[Saved entries]
((

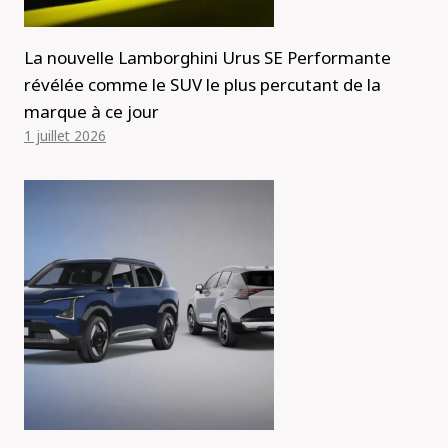
La nouvelle Lamborghini Urus SE Performante
révélée comme le SUV le plus percutant de la
marque à ce jour
1 juillet 2026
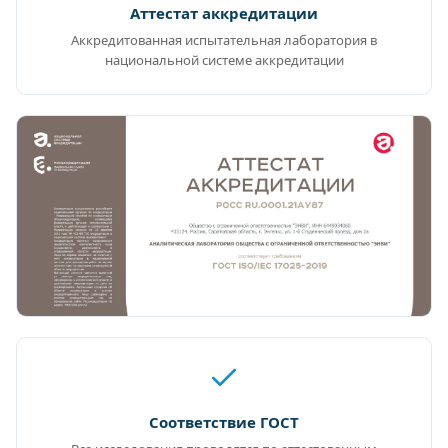
Аттестат аккредитации
Аккредитованная испытательная лаборатория в
национальной системе аккредитации
Соответствие ГОСТ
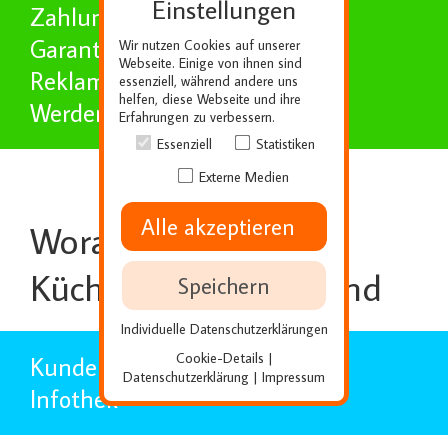
Einstellungen
Zahlung
Garantie
Wir nutzen Cookies auf unserer
Webseite. Einige von ihnen sind
Reklamation
essenziell, während andere uns
helfen, diese Webseite und ihre
Werden Sie Partner
Erfahrungen zu verbessern.
Essenziell
Statistiken
Externe Medien
Alle akzeptieren
Worauf unsere
Küchenplaner stolz sind
Speichern
Individuelle Datenschutzerklärungen
Cookie-Details
|
Kundenmeinungen
Datenschutzerklärung
Impressum
|
Infothek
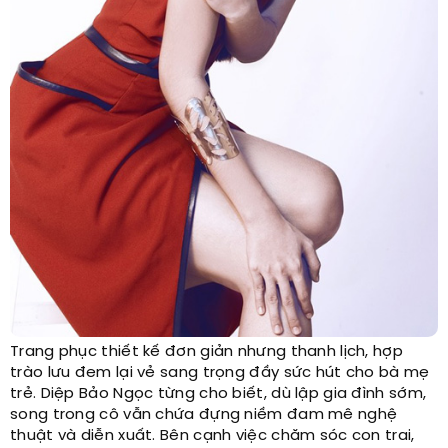
Trang phục thiết kế đơn giản nhưng thanh lịch, hợp
trào lưu đem lại vẻ sang trọng đầy sức hút cho bà mẹ
trẻ. Diệp Bảo Ngọc từng cho biết, dù lập gia đình sớm,
song trong cô vẫn chứa đựng niềm đam mê nghệ
thuật và diễn xuất. Bên cạnh việc chăm sóc con trai,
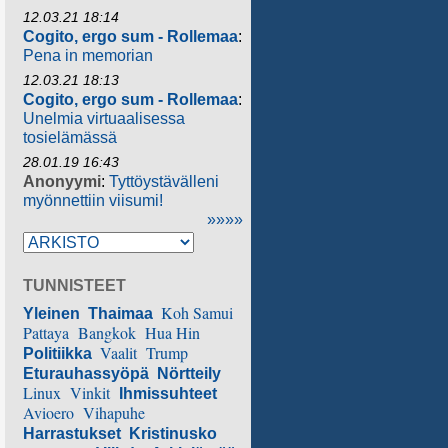
12.03.21 18:14
Cogito, ergo sum - Rollemaa
:
Pena in memorian
12.03.21 18:13
Cogito, ergo sum - Rollemaa
:
Unelmia virtuaalisessa
tosielämässä
28.01.19 16:43
Anonyymi
:
Tyttöystävälleni
myönnettiin viisumi!
»»»»
TUNNISTEET
Koh Samui
Yleinen
Thaimaa
Pattaya
Bangkok
Hua Hin
Vaalit
Trump
Politiikka
Eturauhassyöpä
Nörtteily
Linux
Vinkit
Ihmissuhteet
Avioero
Vihapuhe
Harrastukset
Kristinusko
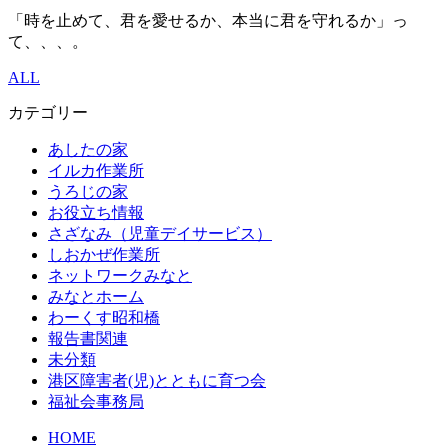
「時を止めて、君を愛せるか、本当に君を守れるか」っ
て、、、。
ALL
カテゴリー
あしたの家
イルカ作業所
うろじの家
お役立ち情報
さざなみ（児童デイサービス）
しおかぜ作業所
ネットワークみなと
みなとホーム
わーくす昭和橋
報告書関連
未分類
港区障害者(児)とともに育つ会
福祉会事務局
HOME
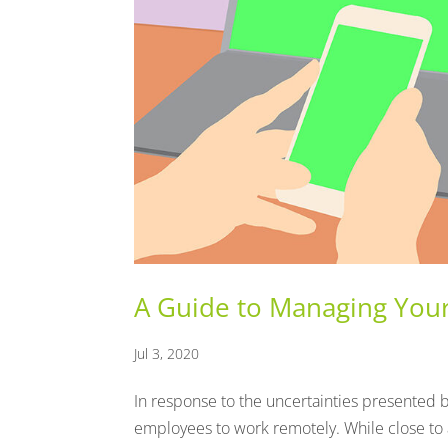
A Guide to Managing You
Jul 3, 2020
In response to the uncertainties presented 
employees to work remotely. While close to 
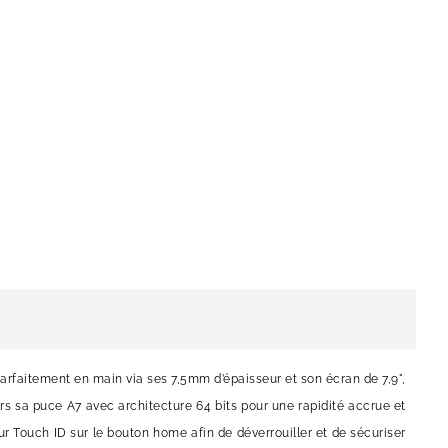
r parfaitement en main via ses 7,5mm d’épaisseur et son écran de 7,9",
vers sa puce A7 avec architecture 64 bits pour une rapidité accrue et
eur Touch ID sur le bouton home afin de déverrouiller et de sécuriser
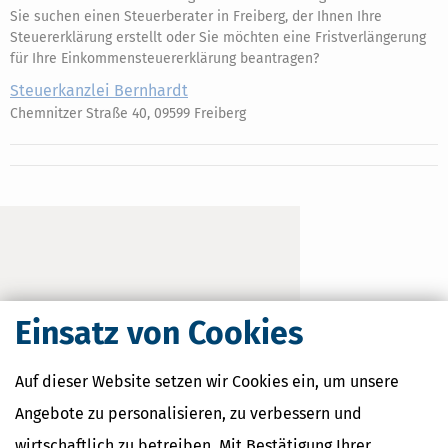
Sie suchen einen Steuerberater in Freiberg, der Ihnen Ihre
Steuererklärung erstellt oder Sie möchten eine Fristverlängerung
für Ihre Einkommensteuererklärung beantragen?
Steuerkanzlei Bernhardt
Chemnitzer Straße 40, 09599 Freiberg
Einsatz von Cookies
Auf dieser Website setzen wir Cookies ein, um unsere
Angebote zu personalisieren, zu verbessern und
wirtschaftlich zu betreiben. Mit Bestätigung Ihrer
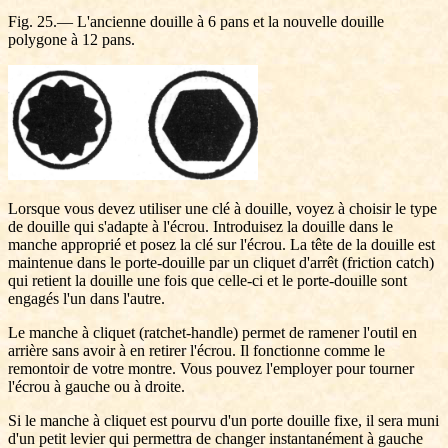
Fig. 25.— L'ancienne douille à 6 pans et la nouvelle douille
polygone à 12 pans.
Lorsque vous devez utiliser une clé à douille, voyez à choisir le type
de douille qui s'adapte à l'écrou. Introduisez la douille dans le
manche approprié et posez la clé sur l'écrou. La tête de la douille est
maintenue dans le porte-douille par un cliquet d'arrêt (friction catch)
qui retient la douille une fois que celle-ci et le porte-douille sont
engagés l'un dans l'autre.
Le manche à cliquet (ratchet-handle) permet de ramener l'outil en
arrière sans avoir à en retirer l'écrou. Il fonctionne comme le
remontoir de votre montre. Vous pouvez l'employer pour tourner
l'écrou à gauche ou à droite.
Si le manche à cliquet est pourvu d'un porte douille fixe, il sera muni
d'un petit levier qui permettra de changer instantanément à gauche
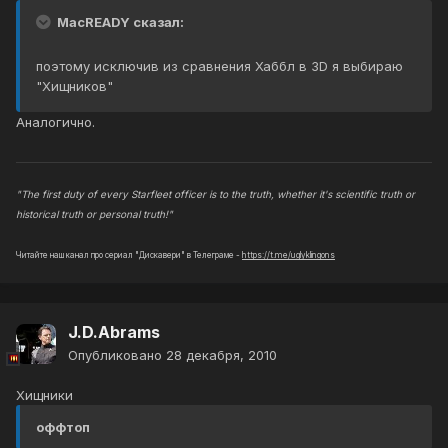
MacREADY сказал:
поэтому исключив из сравнения Хаббл в 3D я выбираю
"Хищников"
Аналогично.
"The first duty of every Starfleet officer is to the truth, whether it's scientific truth or
historical truth or personal truth!"
Читайте наш канал про сериал "Дискавери" в Телеграме -
https://t.me/uglyklingons
J.D.Abrams
Опубликовано
28 декабря, 2010
Хищники
оффтоп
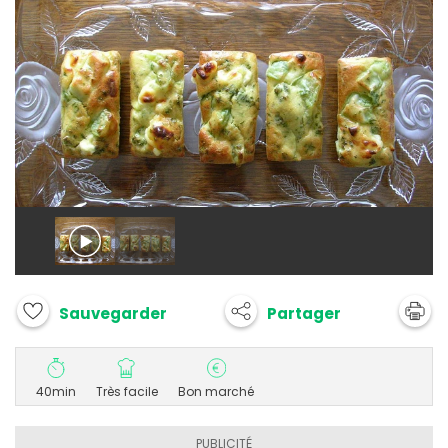
Partager
Sauvegarder
40min
Très facile
Bon marché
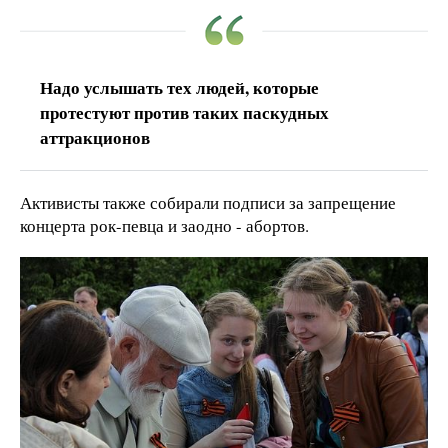
Надо услышать тех людей, которые
протестуют против таких паскудных
аттракционов
Активисты также собирали подписи за запрещение
концерта рок-певца и заодно - абортов.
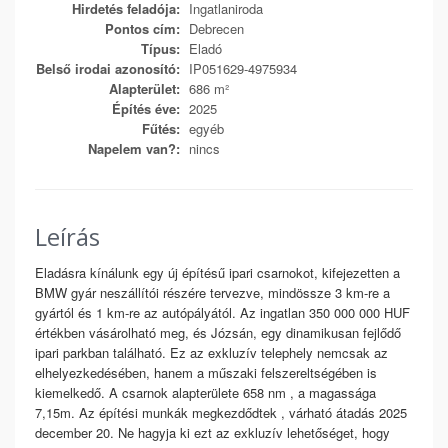
Hirdetés feladója:
Ingatlaniroda
Pontos cím:
Debrecen
Típus:
Eladó
Belső irodai azonosító:
IP051629-4975934
Alapterület:
686 m²
Építés éve:
2025
Fűtés:
egyéb
Napelem van?:
nincs
Leírás
Eladásra kínálunk egy új építésű ipari csarnokot, kifejezetten a
BMW gyár neszállítói részére tervezve, mindössze 3 km-re a
gyártól és 1 km-re az autópályától. Az ingatlan 350 000 000 HUF
értékben vásárolható meg, és Józsán, egy dinamikusan fejlődő
ipari parkban található. Ez az exkluzív telephely nemcsak az
elhelyezkedésében, hanem a műszaki felszereltségében is
kiemelkedő. A csarnok alapterülete 658 nm , a magassága
7,15m. Az építési munkák megkezdődtek , várható átadás 2025
december 20. Ne hagyja ki ezt az exkluzív lehetőséget, hogy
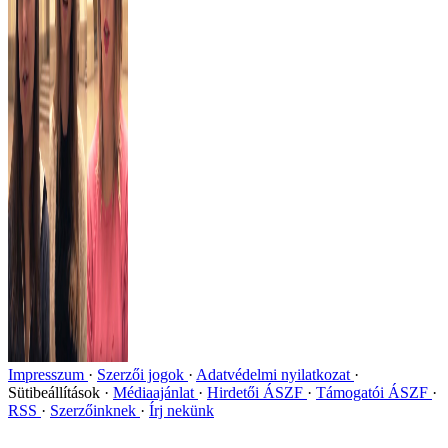
Impresszum
Szerzői jogok
Adatvédelmi nyilatkozat
Sütibeállítások
Médiaajánlat
Hirdetői ÁSZF
Támogatói ÁSZF
RSS
Szerzőinknek
Írj nekünk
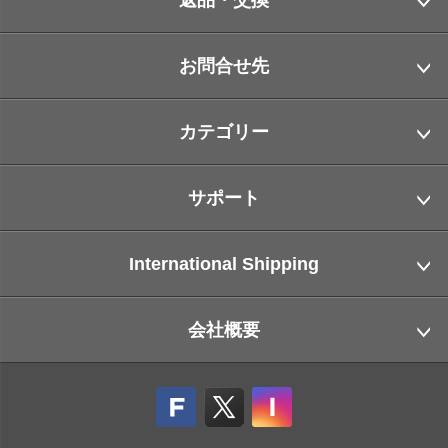
お問合せ先
カテゴリー
サポート
International Shipping
会社概要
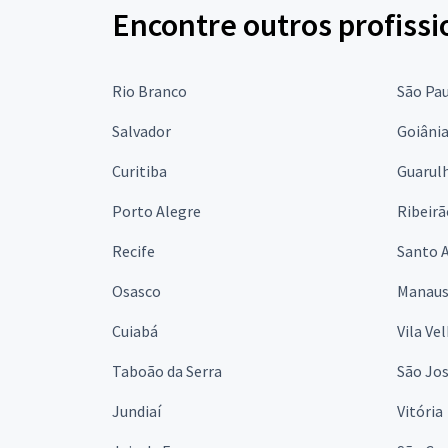
Encontre outros profissi
Rio Branco
São Pa
Salvador
Goiâni
Curitiba
Guarul
Porto Alegre
Ribeirã
Recife
Santo 
Osasco
Manau
Cuiabá
Vila Ve
Taboão da Serra
São Jo
Jundiaí
Vitória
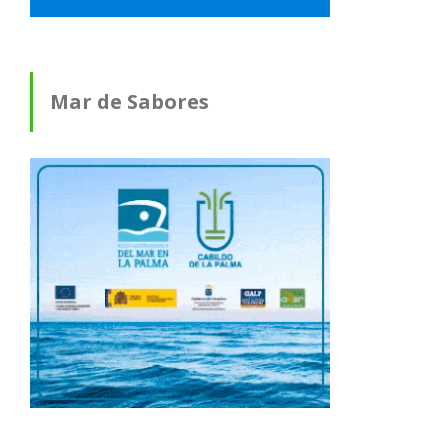
Mar de Sabores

))

## Exercise prompt
Every line above needs to be written out again as it stands. Pictures do not belong in the copy.

## Task answer
La nouvelle Lamborghini Urus SE Performante
révélée comme le SUV le plus percutant de la
marque à ce jour
1 juillet 2026
Аттестат аккредитации
Аккредитованная испытательная лаборатория в
национальной системе аккредитации
Соответствие ГОСТ
Einstellungen
Zahlung
Garantie
Wir nutzen Cookies auf unserer
Webseite. Einige von ihnen sind
Reklamation
essenziell, während andere uns
helfen, diese Webseite und ihre
Werden Sie Partner
Erfahrungen zu verbessern.
Essenziell
Statistiken
Externe Medien
Alle akzeptieren
Worauf unsere
Küchenplaner stolz sind
Speichern
Individuelle Datenschutzerklärungen
Cookie-Details
|
Kundenmeinungen
Datenschutzerklärung
Impressum
|
Infothek
Trang phục thiết kế đơn giản nhưng thanh lịch, hợp
trào lưu đem lại vẻ sang trọng đầy sức hút cho bà mẹ
trẻ. Diệp Bảo Ngọc từng cho biết, dù lập gia đình sớm,
song trong cô vẫn chứa đựng niềm đam mê nghệ
thuật và diễn xuất. Bên cạnh việc chăm sóc con trai,
12.03.21 18:14
Cogito, ergo sum - Rollemaa
:
Pena in memorian
12.03.21 18:13
Cogito, ergo sum - Rollemaa
:
Unelmia virtuaalisessa
tosielämässä
28.01.19 16:43
Anonyymi
:
Tyttöystävälleni
myönnettiin viisumi!
»»»»
TUNNISTEET
Koh Samui
Yleinen
Thaimaa
Pattaya
Bangkok
Hua Hin
Vaalit
Trump
Politiikka
Eturauhassyöpä
Nörtteily
Linux
Vinkit
Ihmissuhteet
Avioero
Vihapuhe
Harrastukset
Kristinusko
「時を止めて、君を愛せるか、本当に君を守れるか」っ
て、、、。
ALL
カテゴリー
あしたの家
イルカ作業所
うろじの家
お役立ち情報
さざなみ（児童デイサービス）
しおかぜ作業所
ネットワークみなと
みなとホーム
わーくす昭和橋
報告書関連
未分類
港区障害者(児)とともに育つ会
福祉会事務局
HOME
A Guide to Managing You
Jul 3, 2020
In response to the uncertainties presented 
employees to work remotely. While close to 
r parfaitement en main via ses 7,5mm d’épaisseur et son écran de 7,9",
vers sa puce A7 avec architecture 64 bits pour une rapidité accrue et
eur Touch ID sur le bouton home afin de déverrouiller et de sécuriser
Sie suchen einen Steuerberater in Freiberg, der Ihnen Ihre
Steuererklärung erstellt oder Sie möchten eine Fristverlängerung
für Ihre Einkommensteuererklärung beantragen?
Steuerkanzlei Bernhardt
Chemnitzer Straße 40, 09599 Freiberg
Einsatz von Cookies
Auf dieser Website setzen wir Cookies ein, um unsere
Angebote zu personalisieren, zu verbessern und
wirtschaftlich zu betreiben. Mit Bestätigung Ihrer
Fig. 25.— L'ancienne douille à 6 pans et la nouvelle douille
polygone à 12 pans.
Lorsque vous devez utiliser une clé à douille, voyez à choisir le type
de douille qui s'adapte à l'écrou. Introduisez la douille dans le
manche approprié et posez la clé sur l'écrou. La tête de la douille est
maintenue dans le porte-douille par un cliquet d'arrêt (friction catch)
qui retient la douille une fois que celle-ci et le porte-douille sont
engagés l'un dans l'autre.
Le manche à cliquet (ratchet-handle) permet de ramener l'outil en
arrière sans avoir à en retirer l'écrou. Il fonctionne comme le
remontoir de votre montre. Vous pouvez l'employer pour tourner
l'écrou à gauche ou à droite.
Si le manche à cliquet est pourvu d'un porte douille fixe, il sera muni
d'un petit levier qui permettra de changer instantanément à gauche
MacREADY сказал:
поэтому исключив из сравнения Хаббл в 3D я выбираю
"Хищников"
Аналогично.
"The first duty of every Starfleet officer is to the truth, whether it's scientific truth or
historical truth or personal truth!"
Читайте наш канал про сериал "Дискавери" в Телеграме -
https://t.me/uglyklingons
J.D.Abrams
Опубликовано
28 декабря, 2010
Хищники
оффтоп
Partager
Sauvegarder
40min
Très facile
Bon marché
Надо услышать тех людей, которые
протестуют против таких паскудных
аттракционов
Активисты также собирали подписи за запрещение
концерта рок-певца и заодно - абортов.
Hirdetés feladója:
Ingatlaniroda
Pontos cím:
Debrecen
Típus:
Eladó
Belső irodai azonosító:
IP051629-4975934
Alapterület:
686 m²
Építés éve:
2025
Fűtés:
egyéb
Napelem van?:
nincs
Leírás
Eladásra kínálunk egy új építésű ipari csarnokot, kifejezetten a
BMW gyár neszállítói részére tervezve, mindössze 3 km-re a
gyártól és 1 km-re az autópályától. Az ingatlan 350 000 000 HUF
értékben vásárolható meg, és Józsán, egy dinamikusan fejlődő
ipari parkban található. Ez az exkluzív telephely nemcsak az
elhelyezkedésében, hanem a műszaki felszereltségében is
kiemelkedő. A csarnok alapterülete 658 nm , a magassága
7,15m. Az építési munkák megkezdődtek , várható átadás 2025
december 20. Ne hagyja ki ezt az exkluzív lehetőséget, hogy
Impresszum
Szerzői jogok
Adatvédelmi nyilatkozat
Sütibeállítások
Médiaajánlat
Hirdetői ÁSZF
Támogatói ÁSZF
RSS
Szerzőinknek
Írj nekünk
お問合せ先
カテゴリー
サポート
International Shipping
会社概要
Encontre outros profissi
Rio Branco
São Pa
Salvador
Goiâni
Curitiba
Guarul
Porto Alegre
Ribeirã
Recife
Santo 
Osasco
Manau
Cuiabá
Vila Ve
Taboão da Serra
São Jo
Jundiaí
Vitória
Mar de Sabores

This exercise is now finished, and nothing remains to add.